Back in Spokane her mom, Sally Davis, began researching treatment options for the incurable disease. She read that some patients responded positively to minocycline, an antibiotic.
Davis began a course of treatment. “It made me deathly ill,” she said. “I was still trying to work, but I was fainting and vomiting.”
Even worse, she saw no improvement in her scleroderma.
Next she traveled with her mom to Iowa to try a weeklong IV treatment of a different antibiotic. While there she met a young man who also had scleroderma. Davis said, “He was in a wheelchair – basically paralyzed from the neck down. He talked straight to me.”
He convinced her to apply for disability and focus on fighting the disease. She listened. “It was the best decision I’ve ever made,” she said. “For the first time I really got it. I am sick – really sick.”
And despite the antibiotic treatment, her condition worsened. Then a friend told her about regenerative cellular therapy. She and her mother researched the treatment, offered in Mexico, and decided to pursue it.
Sally Davis flew from Spokane to Arizona and together they drove to Rocky Point, Mexico.
None of the treatments she’s pursued is covered by insurance. The bills began mounting – $40,000 and counting.
While in Mexico she saw improvement after the first course of treatment, so they stayed to begin another course. Then she said, “It all went to hell.”

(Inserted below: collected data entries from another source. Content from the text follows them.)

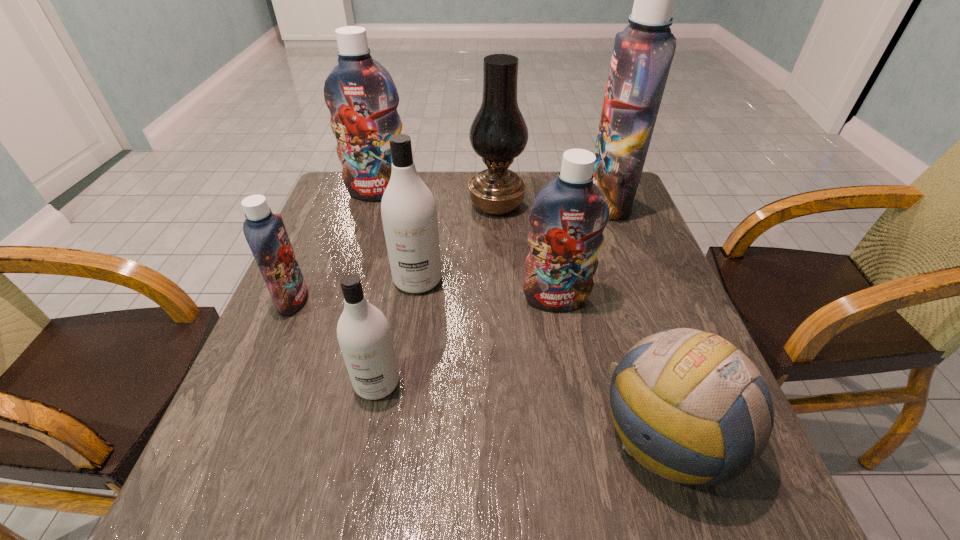 The height and width of the screenshot is (540, 960). What are the coordinates of `free space that satisfies the following two spatial constraints: 1. on the front label of the third biggest blue shampoo; 2. on the right side of the volleyball` in the screenshot? It's located at (580, 435).

Image resolution: width=960 pixels, height=540 pixels. Find the location of `blank space that satisfies the following two spatial constraints: 1. on the front-facing side of the volleyball; 2. on the right side of the farther white shampoo`. blank space that satisfies the following two spatial constraints: 1. on the front-facing side of the volleyball; 2. on the right side of the farther white shampoo is located at coordinates (395, 435). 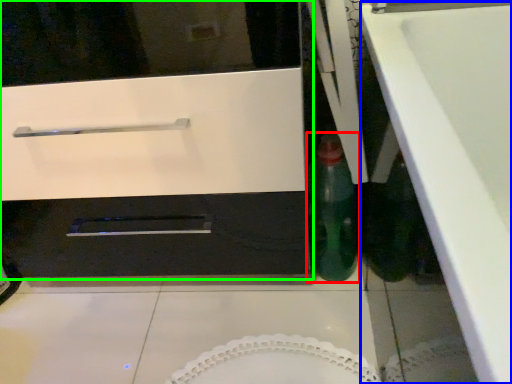 Question: Which object is the closest to the bottle (highlighted by a red box)? Choose among these: counter top (highlighted by a blue box) or oven (highlighted by a green box).

Choices:
 (A) counter top
 (B) oven

Answer: (B) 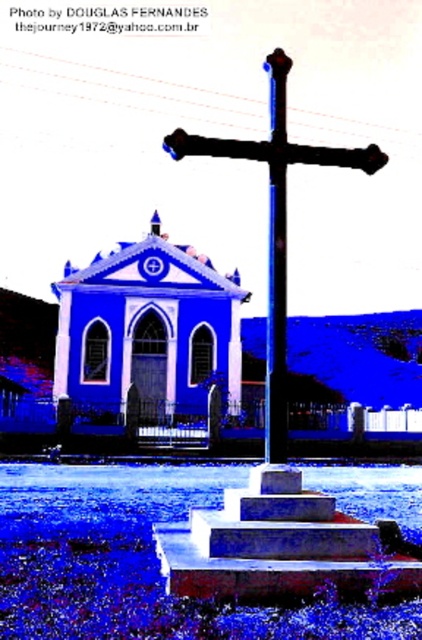 Question: Considering the relative positions of blue matte chapel at center and black metal cross at center in the image provided, where is blue matte chapel at center located with respect to black metal cross at center?

Choices:
 (A) above
 (B) below

Answer: (B)

Question: Can you confirm if black metal cross at center is bigger than metallic pole at center?

Choices:
 (A) yes
 (B) no

Answer: (A)

Question: Which of the following is the farthest from the observer?

Choices:
 (A) pyautogui.click(x=275, y=193)
 (B) pyautogui.click(x=187, y=317)
 (C) pyautogui.click(x=300, y=154)

Answer: (B)

Question: From the image, what is the correct spatial relationship of blue matte chapel at center in relation to black metal cross at center?

Choices:
 (A) right
 (B) left

Answer: (B)

Question: Among these points, which one is nearest to the camera?

Choices:
 (A) (265, 365)
 (B) (108, 342)

Answer: (A)

Question: Which of these objects is positioned farthest from the metallic pole at center?

Choices:
 (A) blue matte chapel at center
 (B) black metal cross at center

Answer: (A) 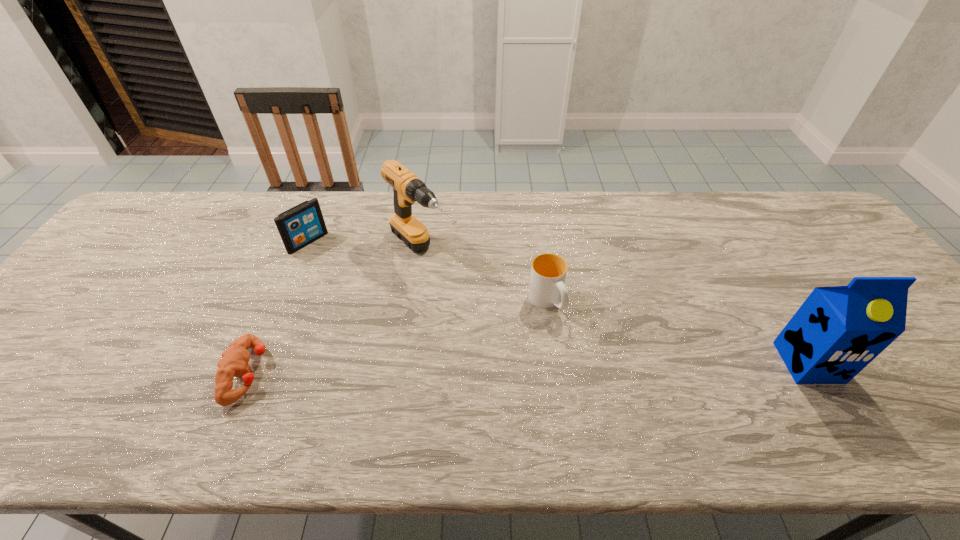 You are a GUI agent. You are given a task and a screenshot of the screen. Output one action in this format:
    pyautogui.click(x=<x>, y=<y>)
    Task: Click on the puncher
    
    Given the screenshot: What is the action you would take?
    pyautogui.click(x=234, y=360)

This screenshot has height=540, width=960. Identify the location of the rightmost object. (838, 330).

I want to click on the third object from right to left, so click(x=407, y=188).

This screenshot has width=960, height=540. I want to click on iPod, so click(302, 224).

Locate an element on the screen. Image resolution: width=960 pixels, height=540 pixels. the third farthest object is located at coordinates (548, 272).

At what (x,y) coordinates should I click in order to perform the action: click on the second object from right to left. Please return your answer as a coordinate pair (x, y). This screenshot has width=960, height=540. Looking at the image, I should click on (548, 272).

Identify the location of vacant space located 0.170m with the gloves of the shortest object facing forward. This screenshot has height=540, width=960. (341, 373).

You are a GUI agent. You are given a task and a screenshot of the screen. Output one action in this format:
    pyautogui.click(x=<x>, y=<y>)
    Task: Click on the vacant space located at the tip of the drill
    The image size is (960, 540).
    Given the screenshot: What is the action you would take?
    pyautogui.click(x=497, y=320)

Locate an element on the screen. vacant position located at the tip of the drill is located at coordinates (490, 313).

The height and width of the screenshot is (540, 960). Find the location of `vacant space positioned at the tip of the drill`. vacant space positioned at the tip of the drill is located at coordinates (519, 340). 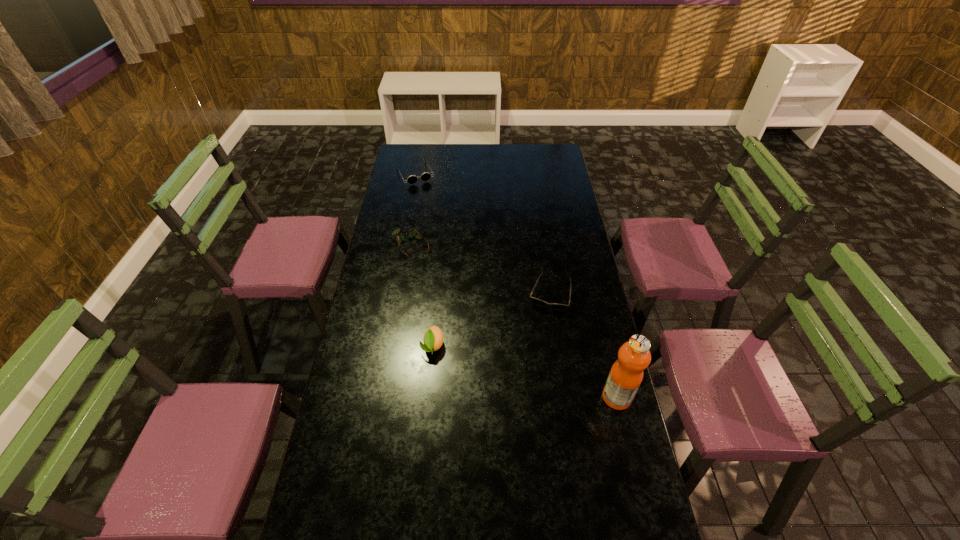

Davis got progressively sicker. “By the 10th treatment I was in horrific pain. I knew I was dying. I felt like one more treatment would kill me.”
She told her mom they needed to return to the U.S. immediately. They packed their bags, drove to Arizona, and three days later Davis was admitted to the hospital. “I had three raging blood infections,” she said. “They still don’t know how I survived.”
When she recovered from the blood infections a horrible irony became clear. “After I was finally able to not be dying, I noticed my arms were soft and normal.” The experimental treatments had resulted in an improvement in her condition.
Sadly, the improvement didn’t last. “It’s all come back – much worse. My arms are hard and shiny.”
In addition, her hands are curled. She can’t open them or make a fist. The hardening of the skin on her stomach makes it difficult for her to stretch her arms over her head. Sleep isn’t easy due to esophageal symptoms that cause her to vomit when she reclines. “I’m very independent and I don’t like help,” she said. “But there are days when I’m bedridden from pain.”
She’s continuing antibiotic therapy. Her only other option is a stem cell transplant, but her doctors don’t think she’d survive the procedure.
Another result of the disease is the sense of isolation Davis, now 24, feels from her peers. “Everyone my age is getting married or focused on their careers.”
Davis is preparing to move back to Spokane permanently. “I’m dying,” she said. “It’s time to come home.”
Her parents and four older brothers are eager to have her return. And she’ll be an aunt again soon – two more babies are expected.
“I’m not afraid to die,” she said. “I’m afraid to not live.”